The moving image used to promote their Body Wash shows a black woman taking off a brown t-shirt to reveal a white woman in a white t-shirt. The only possible implication of such an advert is that this body wash will make you white, and white is clean, and black is dirty.

Now before the inevitable cries of over-sensitivity, even the BBC breakfast announcers looked on with absolute incredulity as they ran the story. Their comments over and over were in the vein of, 'How could this possibly be seen as acceptable?' and 'How did this make production?'.

So, this morning Unilever execs are running around frantically trying to answer that final question. Just how could such an advert get the green light and make it into the public domain?

Companies like Unilever have made much of racial diversity. Don’t forget, this is not the first time that beauty and skincare campaigns have fallen at such a simple hurdle. Earlier this year Nivea created the slogan, ‘White is Purity’, a strapline the KKK would be proud of. In fact, an white supremacist group even posted the following comment on the company’s Facebook page:

“We enthusiastically support this new direction your company is taking. I’m glad we can all agree that #WhiteIsPurity.”


And let’s not forget that back in 2011 Dove produced another advert which placed three women on a colour gradient with the black woman under a sign labelled ‘before’ and a white woman under the word ‘after'.

So, why do companies of this size and nature, who publicly claim to be trying to attract black customers make such monumental mistakes? I think I know the answer.

Let’s begin with the poor lass in the doomed advert. The first question I asked was how she could do such an advert? Simple really. Money and a lack of alternatives. Not making excuses for her as I don’t know her, but I’m going to assume that the need to pay bills overrode her ability to say no.
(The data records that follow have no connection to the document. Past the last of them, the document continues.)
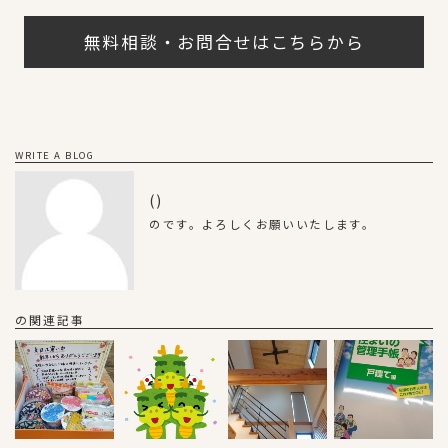
無料相談・お問合せはこちらから
WRITE A BLOG
()
のです。よろしくお願いいたします。
の関連記事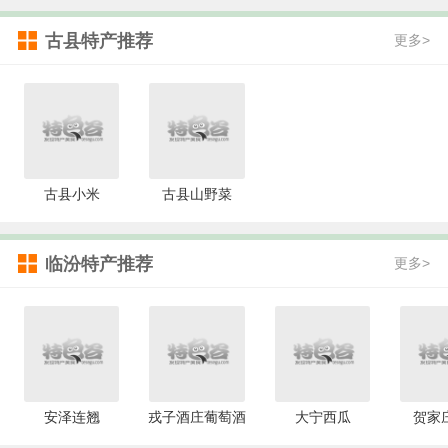
古县特产推荐
更多>
古县小米
古县山野菜
临汾特产推荐
更多>
安泽连翘
戎子酒庄葡萄酒
大宁西瓜
贺家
That said there are several much more considered steps which must have taken place before the job got to her, I'm guessing. First, someone had the idea. Then they probably pitched it to a marketing team, mock-ups would have been made before said mock-ups were approved and sent to production - I'm making educated guesses here. Hundreds if not thousands of pictures would have been taken, viewed and finally approved, no doubt. Then and only then would the marketing head be asked to give the final nod, or something like that. These steps in the production process are in place for all large companies to protect their brands from the very fallout which Dove is now enduring.
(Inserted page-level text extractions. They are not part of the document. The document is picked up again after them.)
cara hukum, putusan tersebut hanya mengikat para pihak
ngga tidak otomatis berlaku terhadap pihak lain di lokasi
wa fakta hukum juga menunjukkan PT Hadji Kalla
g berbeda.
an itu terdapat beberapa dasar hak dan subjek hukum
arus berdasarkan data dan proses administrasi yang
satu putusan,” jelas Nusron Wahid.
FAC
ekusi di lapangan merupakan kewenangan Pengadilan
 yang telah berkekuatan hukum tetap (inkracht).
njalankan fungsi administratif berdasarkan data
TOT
So what happened? I think there are two main factors which went wrong and will continue to go wrong until the UK accepts that it has a race issue. Firstly the low proportion of black people at decision-making levels in most UK businesses. Secondly, the limitations surrounding the type of black person which white companies see as employable.


The solution to this is simple. Unilever and all companies need to recognise that racism is deeply rooted in the white mind. Understand what I’m saying, many don’t even know they are racist until they are told, until something is held up in front of them as starkly as this advert has now been. That is one of the key attributes of white supremacy. Even your kindly white neighbour who would never intentionally harm you is infected by racism and does not know. And why should they, it does not affect them in any way? Few know this, and even fewer know how to deal with it.
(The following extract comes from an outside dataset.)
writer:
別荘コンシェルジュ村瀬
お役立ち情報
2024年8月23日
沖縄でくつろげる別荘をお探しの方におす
So what role could a black marketing executive have played? Little, if they are deep within their 'sunken place'. To raise your hand in a marketing meeting and say, 'Guys, that’s racist' requires the black exec to not just be woke, but also willing to accept possible unemployment or at least isolation. And so, some black people just let things slide. And that is even assuming that a woke black person would be in a position of influence in the first place. Such people often get spotted early days and are isolated or fired.

Dove has apologised.

For me, that is not enough. What would be enough is a root and branch investigation into the entire creative process which created and greenlit a racist advert and then action taken against all guilty parties.

So as we boycott Dove, let's also require them to fix their broken system.